Center for Alcohol Research and Salem Medical Center, University of Heidelberg, Heidelberg, Germany.
Department of Surgery, University of Heidelberg, Heidelberg, Germany.
Redox Biol. 2021 Oct;46:102081. doi: 10.1016/j.redox.2021.102081. Epub 2021 Jul 24.
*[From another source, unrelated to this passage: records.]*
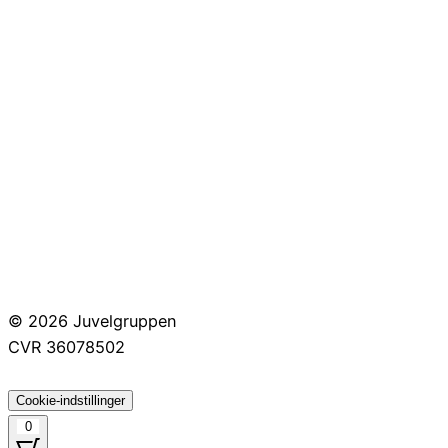
Smykkepleje
Huller i ørerne
Persondatapolitik
Brug af cookies
Handelsbetingelser
Returnering
© 2026 Juvelgruppen
CVR 36078502
Cookie-indstillinger
0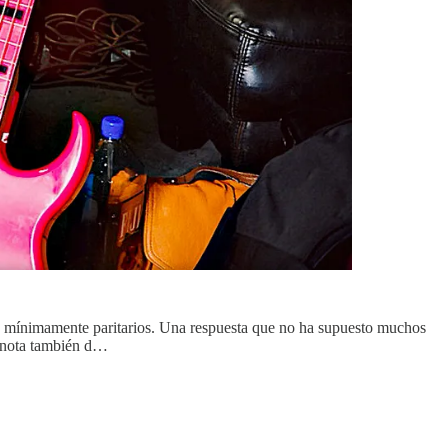
es mínimamente paritarios. Una respuesta que no ha supuesto muchos
r nota también d…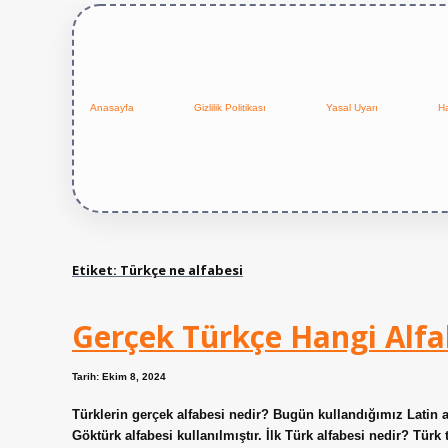
Anasayfa
Gizlilik Politikası
Yasal Uyarı
H
Etiket:
Türkçe ne alfabesi
Gerçek Türkçe Hangi Alf
Tarih: Ekim 8, 2024
Türklerin gerçek alfabesi nedir? Bugün kullandığımız Latin al
Göktürk alfabesi kullanılmıştır. İlk Türk alfabesi nedir? Türk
Alcoholic liver disease (ALD) is the most common liver disease worldwide and its underlying molecular mechanisms are still poorly understood. Moreover, conflicting data have been reported on potentially protective autophagy, the exact role of ethanol-metabolizing enzymes and ROS.
Expression of LC3B, CYP2E1, and NOX4 was studied in a mouse model of acute ethanol exposure by immunoblotting and immunohistochemistry. Autophagy was further studied in primary mouse hepatocytes and huh7 cells in response to ethanol and its major intermediator acetaldehyde. Experiments were carried out in cells overexpressing CYP2E1 and knock down of NOX4 using siRNA. The response to external HO was studied by using the GOX/CAT system. Autophagic flux was monitored using the mRFP-GFP-LC3 plasmid, while rapamycin and chloroquine served as positive and negative controls.
Acute ethanol exposure of mice over 24 h significantly induced autophagy as measured by LC3B expression but also induced the ROS-generating CYP2E1 and NOX4 enzymes. Notably, ethanol but not its downstream metabolite acetaldehyde induced autophagy in primary mouse hepatocytes. In contrast, autophagy could only be induced in huh7 cells in the presence of overexpressed CYP2E1. In addition, overexpression of NOX4 also significantly increased autophagy, which could be blocked by siRNA mediated knock down. The antioxidant N-acetylcysteine (NAC) also efficiently blocked CYP2E1-and NOX4-mediated induction of autophagy. Finally, specific and non-toxic production of HO by the GOX/CAT system as evidenced by elevated peroxiredoxin (Prx-2) also induced LC3B which was efficiently blocked by NAC. HO strongly increased the autophagic flux as measured by mRFP-GFP-LC3 plasmid.
We here provide evidence that short-term ethanol exposure induces autophagy in hepatocytes both in vivo and in vitro through the generation of ROS. These data suggest that suppression of autophagy by ethanol is most likely due to longer alcohol exposure during chronic alcohol consumption with the accumulation of e.g. misfolded proteins.
酒精性肝病(ALD)是全球最常见的肝脏疾病,但其潜在的分子机制仍知之甚少。此外,关于潜在的保护性自噬、乙醇代谢酶和 ROS 的确切作用,已有相互矛盾的数据报道。
通过免疫印迹和免疫组织化学研究了急性乙醇暴露小鼠模型中 LC3B、CYP2E1 和 NOX4 的表达。进一步研究了乙醇及其主要中间产物乙醛对原代小鼠肝细胞和 huh7 细胞的自噬作用。在过表达 CYP2E1 和用 siRNA 敲低 NOX4 的细胞中进行了实验。通过使用 GOX/CAT 系统研究了对外源性 HO 的反应。使用 mRFP-GFP-LC3 质粒监测自噬流,而雷帕霉素和氯喹分别作为阳性和阴性对照。
在 24 小时内,急性乙醇暴露显著诱导了 LC3B 表达所测量的自噬,但也诱导了产生 ROS 的 CYP2E1 和 NOX4 酶。值得注意的是,乙醇而不是其下游代谢产物乙醛诱导了原代小鼠肝细胞的自噬。相反,只有在过表达 CYP2E1 的情况下,huh7 细胞才能诱导自噬。此外,NOX4 的过表达也显著增加了自噬,而用 siRNA 介导的敲低可以阻断这种作用。抗氧化剂 N-乙酰半胱氨酸(NAC)也能有效地阻断 CYP2E1 和 NOX4 介导的自噬诱导。最后,GOX/CAT 系统产生的特异性、非毒性 HO,如过氧化物酶(Prx-2)升高所证明的,也诱导了 LC3B,而 NAC 则有效地阻断了 LC3B。HO 强烈增加了 mRFP-GFP-LC3 质粒测量的自噬流。
我们在此提供的证据表明,在体内和体外,短期乙醇暴露通过产生 ROS 诱导肝细胞自噬。这些数据表明,乙醇对自噬的抑制作用很可能是由于在慢性酒精摄入期间,酒精暴露时间较长,例如错误折叠的蛋白质积累所致。